> **Required action**: Somewhere below, one line contains "For every named" and a later line contains "CNES (444, 1759)". Output those two lines and everything between them exactly, and nothing else.

> **Data records**:
——
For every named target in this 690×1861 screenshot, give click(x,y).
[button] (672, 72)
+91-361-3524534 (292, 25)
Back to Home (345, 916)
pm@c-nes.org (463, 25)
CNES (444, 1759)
——
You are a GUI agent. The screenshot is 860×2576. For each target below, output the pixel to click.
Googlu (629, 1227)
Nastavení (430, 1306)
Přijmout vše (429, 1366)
——
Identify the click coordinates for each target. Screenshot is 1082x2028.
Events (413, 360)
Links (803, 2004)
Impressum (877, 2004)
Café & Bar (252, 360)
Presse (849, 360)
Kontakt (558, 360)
——
> **Solution**:
For every named target in this 690×1861 screenshot, give click(x,y).
[button] (672, 72)
+91-361-3524534 (292, 25)
Back to Home (345, 916)
pm@c-nes.org (463, 25)
CNES (444, 1759)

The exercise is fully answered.